Oh. You cover this in your next blog post. Excellent. And well done. (although a bare < breaks your comment system…)

Aphyr on 2013-02-18

Since your post stands alone without ANY talk of Bamboo/Cedar or Rails, I hope you will consider removing that stuff.

The dynamics of this routing system depend on a.) the existence of per-dyno queues and b.) the invariance of the server response distribution. Neither of those assumptions applies to a concurrent-server stack like Cedar, as far as I understand from Heroku’s posts.

DynamoDB (or Cassandra, or whatever NoSQL distributed atomic counter du jour you like), for example, has no problem returning in 50ms against pretty sizeable read/write traffic, and it seems pretty trivial (and important!) to shard pools of dynos per router rather than trying to treat dynos as a globally shared pool of resources.

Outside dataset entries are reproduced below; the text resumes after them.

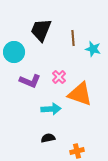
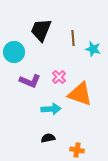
orange cross: moved 1 px up; rotated 24 degrees clockwise
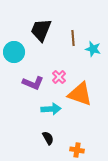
purple L-shape: moved 3 px right, 2 px down
black semicircle: rotated 72 degrees clockwise
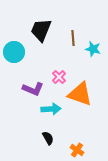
purple L-shape: moved 6 px down
orange cross: rotated 24 degrees clockwise
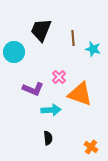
cyan arrow: moved 1 px down
black semicircle: rotated 24 degrees clockwise
orange cross: moved 14 px right, 3 px up
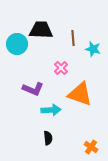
black trapezoid: rotated 70 degrees clockwise
cyan circle: moved 3 px right, 8 px up
pink cross: moved 2 px right, 9 px up
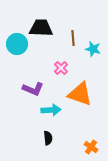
black trapezoid: moved 2 px up
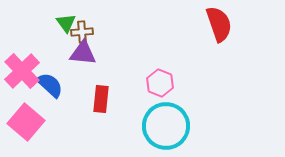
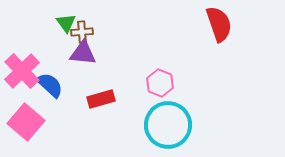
red rectangle: rotated 68 degrees clockwise
cyan circle: moved 2 px right, 1 px up
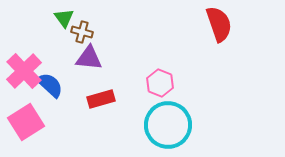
green triangle: moved 2 px left, 5 px up
brown cross: rotated 20 degrees clockwise
purple triangle: moved 6 px right, 5 px down
pink cross: moved 2 px right
pink square: rotated 18 degrees clockwise
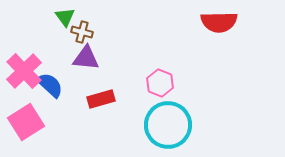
green triangle: moved 1 px right, 1 px up
red semicircle: moved 2 px up; rotated 108 degrees clockwise
purple triangle: moved 3 px left
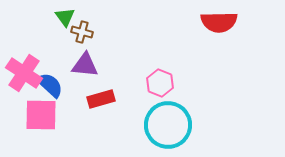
purple triangle: moved 1 px left, 7 px down
pink cross: moved 2 px down; rotated 12 degrees counterclockwise
pink square: moved 15 px right, 7 px up; rotated 33 degrees clockwise
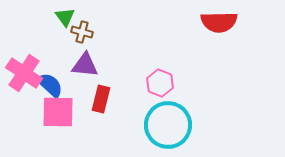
red rectangle: rotated 60 degrees counterclockwise
pink square: moved 17 px right, 3 px up
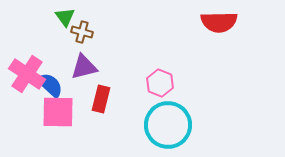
purple triangle: moved 1 px left, 2 px down; rotated 20 degrees counterclockwise
pink cross: moved 3 px right, 1 px down
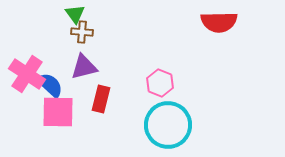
green triangle: moved 10 px right, 3 px up
brown cross: rotated 10 degrees counterclockwise
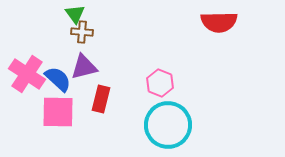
blue semicircle: moved 8 px right, 6 px up
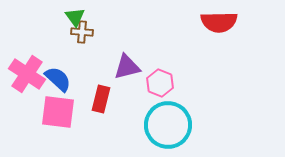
green triangle: moved 3 px down
purple triangle: moved 43 px right
pink square: rotated 6 degrees clockwise
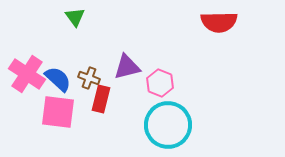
brown cross: moved 7 px right, 46 px down; rotated 15 degrees clockwise
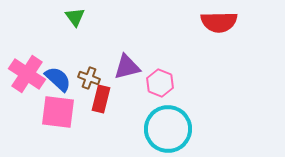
cyan circle: moved 4 px down
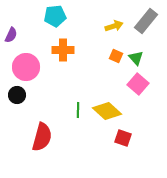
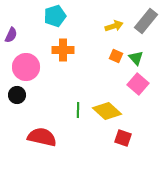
cyan pentagon: rotated 10 degrees counterclockwise
red semicircle: rotated 92 degrees counterclockwise
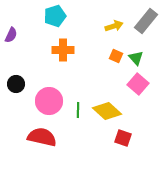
pink circle: moved 23 px right, 34 px down
black circle: moved 1 px left, 11 px up
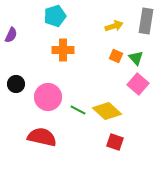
gray rectangle: rotated 30 degrees counterclockwise
pink circle: moved 1 px left, 4 px up
green line: rotated 63 degrees counterclockwise
red square: moved 8 px left, 4 px down
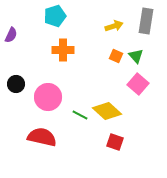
green triangle: moved 2 px up
green line: moved 2 px right, 5 px down
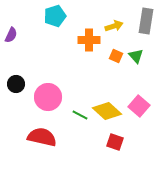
orange cross: moved 26 px right, 10 px up
pink square: moved 1 px right, 22 px down
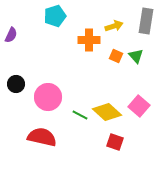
yellow diamond: moved 1 px down
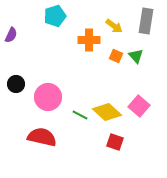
yellow arrow: rotated 54 degrees clockwise
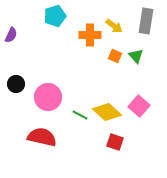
orange cross: moved 1 px right, 5 px up
orange square: moved 1 px left
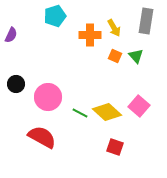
yellow arrow: moved 2 px down; rotated 24 degrees clockwise
green line: moved 2 px up
red semicircle: rotated 16 degrees clockwise
red square: moved 5 px down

In theory, the top-level routing system is globally distributed, which means you could face inter-dc latencies for consensus; at least one round trip and likely more than that. There’s a reason folks don’t split Dynamo over multiple datacenters without special rack-aware reasoning; on inhomogenous networks you can get spectacular tail latencies. The problem is that the dynamics of the system–like dyno queue depths–varies on a shorter timescale than an inter-DC system can reach consensus, which renders any consensus-based approach useless. The only solutions I can think of are

1.) Go stateless 2.) Be stateful, but only over dynamics that change slowly, like overall DC load 3.) Localize state to a system with tight latency bounds, like a single DC or machine.

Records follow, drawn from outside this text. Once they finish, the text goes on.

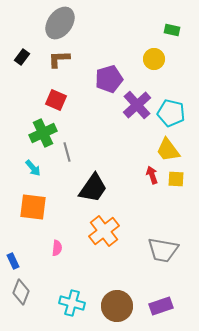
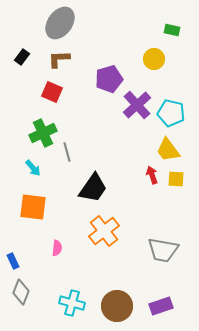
red square: moved 4 px left, 8 px up
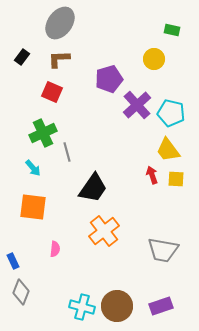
pink semicircle: moved 2 px left, 1 px down
cyan cross: moved 10 px right, 4 px down
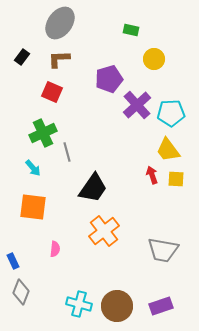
green rectangle: moved 41 px left
cyan pentagon: rotated 16 degrees counterclockwise
cyan cross: moved 3 px left, 3 px up
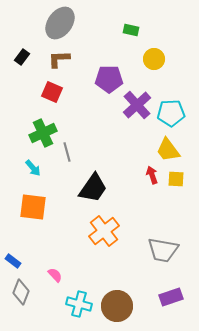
purple pentagon: rotated 16 degrees clockwise
pink semicircle: moved 26 px down; rotated 49 degrees counterclockwise
blue rectangle: rotated 28 degrees counterclockwise
purple rectangle: moved 10 px right, 9 px up
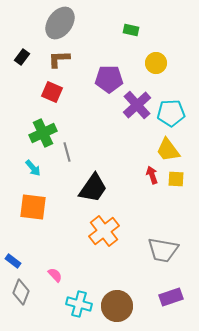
yellow circle: moved 2 px right, 4 px down
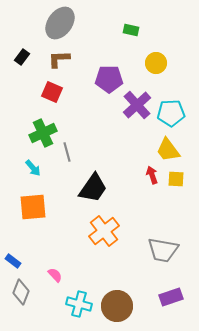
orange square: rotated 12 degrees counterclockwise
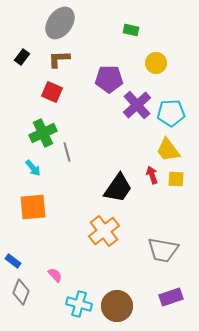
black trapezoid: moved 25 px right
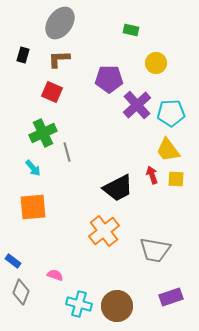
black rectangle: moved 1 px right, 2 px up; rotated 21 degrees counterclockwise
black trapezoid: rotated 28 degrees clockwise
gray trapezoid: moved 8 px left
pink semicircle: rotated 28 degrees counterclockwise
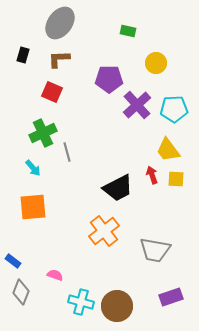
green rectangle: moved 3 px left, 1 px down
cyan pentagon: moved 3 px right, 4 px up
cyan cross: moved 2 px right, 2 px up
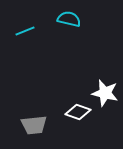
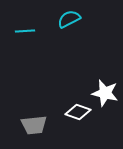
cyan semicircle: rotated 40 degrees counterclockwise
cyan line: rotated 18 degrees clockwise
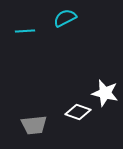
cyan semicircle: moved 4 px left, 1 px up
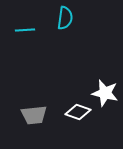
cyan semicircle: rotated 125 degrees clockwise
cyan line: moved 1 px up
gray trapezoid: moved 10 px up
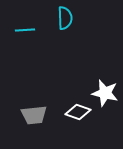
cyan semicircle: rotated 10 degrees counterclockwise
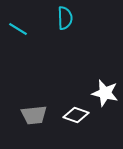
cyan line: moved 7 px left, 1 px up; rotated 36 degrees clockwise
white diamond: moved 2 px left, 3 px down
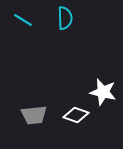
cyan line: moved 5 px right, 9 px up
white star: moved 2 px left, 1 px up
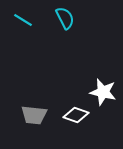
cyan semicircle: rotated 25 degrees counterclockwise
gray trapezoid: rotated 12 degrees clockwise
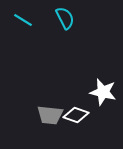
gray trapezoid: moved 16 px right
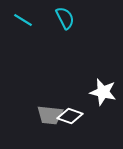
white diamond: moved 6 px left, 1 px down
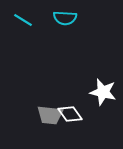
cyan semicircle: rotated 120 degrees clockwise
white diamond: moved 2 px up; rotated 35 degrees clockwise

In practice, your DNS system is already balancing traffic on a geographic basis, which helps you choose #3; a hybrid stateless/short-latency CP system is what I describe in the second post.

Aphyr on 2013-02-18

Cloud Foundry’s next-generation router has very little testing, and we’re hesitant to move to it. It takes the odd approach of using a (very high speed) message bus with a subscription/first responder method to do the reverse proxy vs a frequently updated, but fundamentally static in-memory hash checked via embedded Lua in Nginx.

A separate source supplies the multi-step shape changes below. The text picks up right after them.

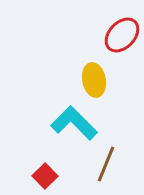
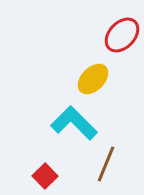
yellow ellipse: moved 1 px left, 1 px up; rotated 56 degrees clockwise
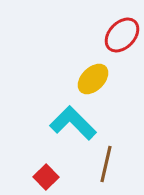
cyan L-shape: moved 1 px left
brown line: rotated 9 degrees counterclockwise
red square: moved 1 px right, 1 px down
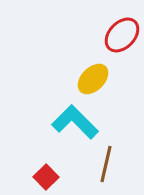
cyan L-shape: moved 2 px right, 1 px up
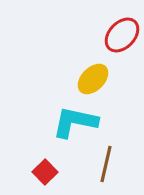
cyan L-shape: rotated 33 degrees counterclockwise
red square: moved 1 px left, 5 px up
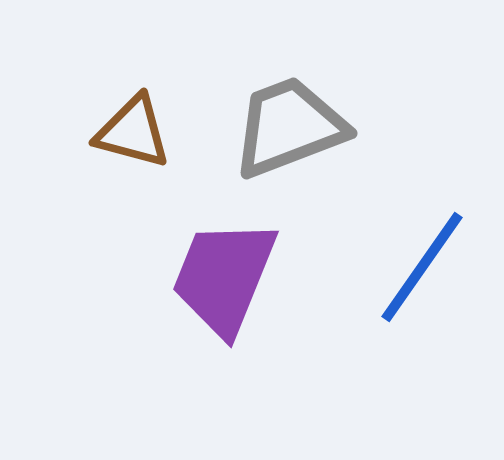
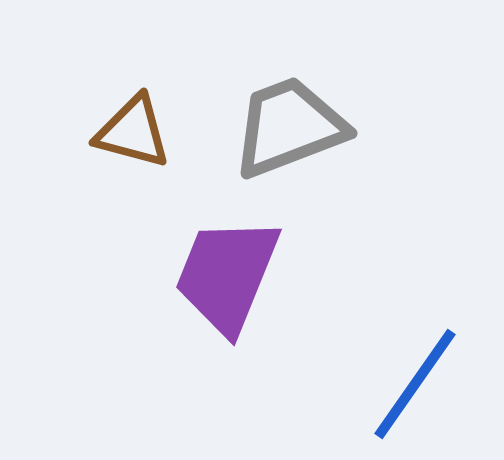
blue line: moved 7 px left, 117 px down
purple trapezoid: moved 3 px right, 2 px up
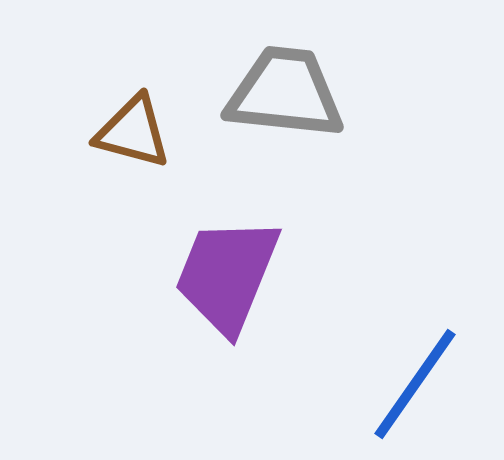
gray trapezoid: moved 4 px left, 34 px up; rotated 27 degrees clockwise
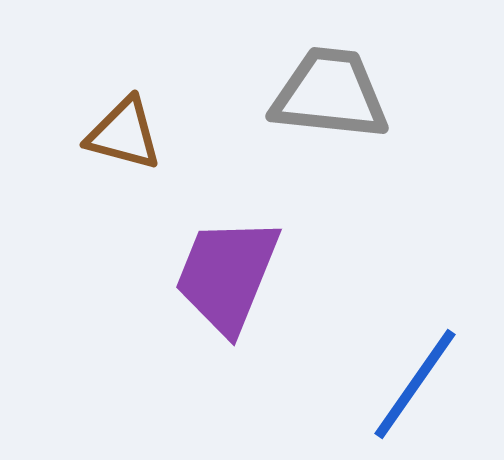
gray trapezoid: moved 45 px right, 1 px down
brown triangle: moved 9 px left, 2 px down
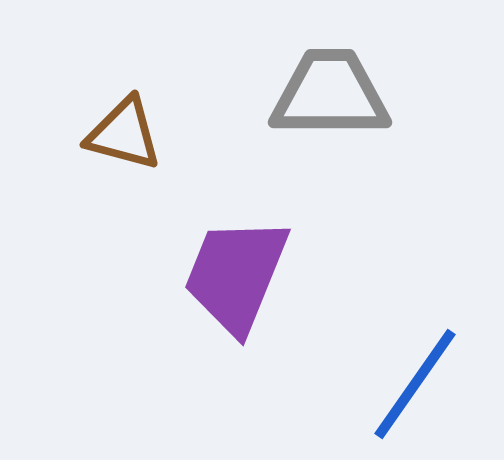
gray trapezoid: rotated 6 degrees counterclockwise
purple trapezoid: moved 9 px right
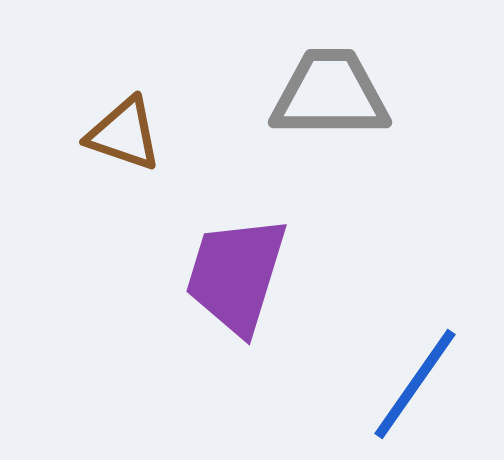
brown triangle: rotated 4 degrees clockwise
purple trapezoid: rotated 5 degrees counterclockwise
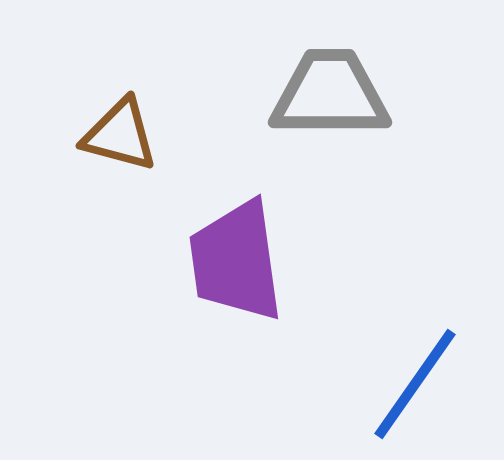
brown triangle: moved 4 px left, 1 px down; rotated 4 degrees counterclockwise
purple trapezoid: moved 14 px up; rotated 25 degrees counterclockwise
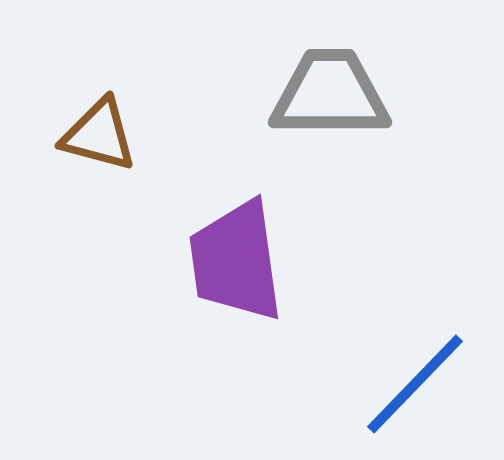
brown triangle: moved 21 px left
blue line: rotated 9 degrees clockwise
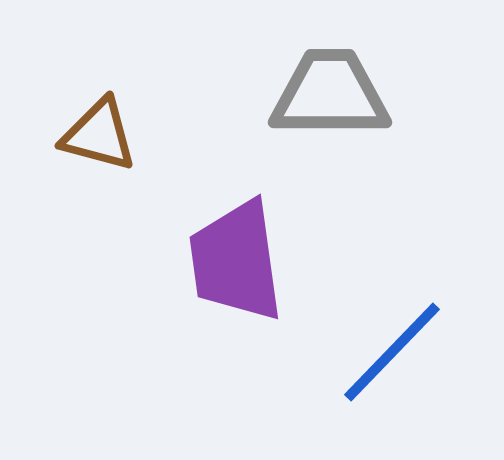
blue line: moved 23 px left, 32 px up
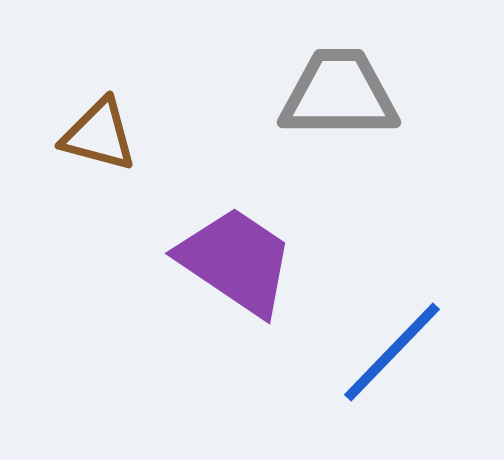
gray trapezoid: moved 9 px right
purple trapezoid: rotated 132 degrees clockwise
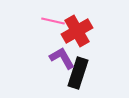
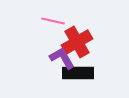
red cross: moved 11 px down
black rectangle: rotated 72 degrees clockwise
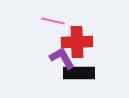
red cross: rotated 28 degrees clockwise
black rectangle: moved 1 px right
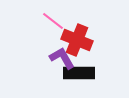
pink line: rotated 25 degrees clockwise
red cross: moved 2 px up; rotated 24 degrees clockwise
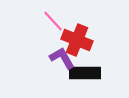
pink line: rotated 10 degrees clockwise
black rectangle: moved 6 px right
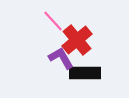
red cross: rotated 28 degrees clockwise
purple L-shape: moved 1 px left
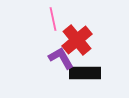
pink line: moved 2 px up; rotated 30 degrees clockwise
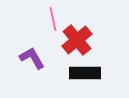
purple L-shape: moved 29 px left
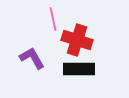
red cross: rotated 32 degrees counterclockwise
black rectangle: moved 6 px left, 4 px up
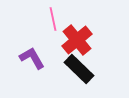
red cross: rotated 32 degrees clockwise
black rectangle: rotated 44 degrees clockwise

Without knowing your infrastructure… I blindly recommend haproxy to everyone who isn’t sure what load balancer to use. I’ve used (haproxy for load balancing) -> (nginx for rewrites and static files) -> (app servers) with excellent results. The least-conns balancer and health checks built into haproxy work nicely for seamless app deployment, and support for kernel TCP stream splicing minimizes the latency cost.

John on 2013-02-20

Hello Kyle,

Nice program and description. I’d be interested to see how a simulated “tied requests” implementation as described in this article would compare: http://cacm.acm.org/magazines/2013/2/160173-the-tail-at-scale/fulltext

Jim Wrubel on 2013-02-20

Disclosure - like Rap Genius I’m running a significant Rails stack on Heroku. Single-threaded, although we’re using Unicorn so at least we get a little bump from the multi-process webserver. We have had decent results by cranking the Unicorn backlog down (in the low teens at this point). Heroku’s routers will respect a ‘full’ queue and try a different dyno (though at some point they eventually give up: https://devcenter.heroku.com/articles/error-codes#h21-backend-connection-refused). I’d be interested in your thoughts and/or models on using forced redirects as a sort of ‘ghetto smart load balancer’. There would clearly be some overhead in retrying the request if the router randomly hits a full dyno, but as you pointed out, there’s a lot of overhead you can give up before you end up back at the worst case random algorithm.

Aphyr on 2013-02-21

I’d be interested in your thoughts and/or models on using forced redirects as a sort of ‘ghetto smart load balancer’.

I think it’s promising–but you’re right, as you start approaching fully loaded dynos the load balancers will spend more and more of their time retrying connections in sequence. You’ll want to instrument your dynos to make sure you always have a reasonable probability of selecting a free node.

The load balancers… don’t necessarily have to do requests in sequence–if the TCP stack is up to it the load balancer can initiate a TCP SYN to N dynos in parallel, take the first accepted connection, and close any others that accept. Might be prohibitive, not sure.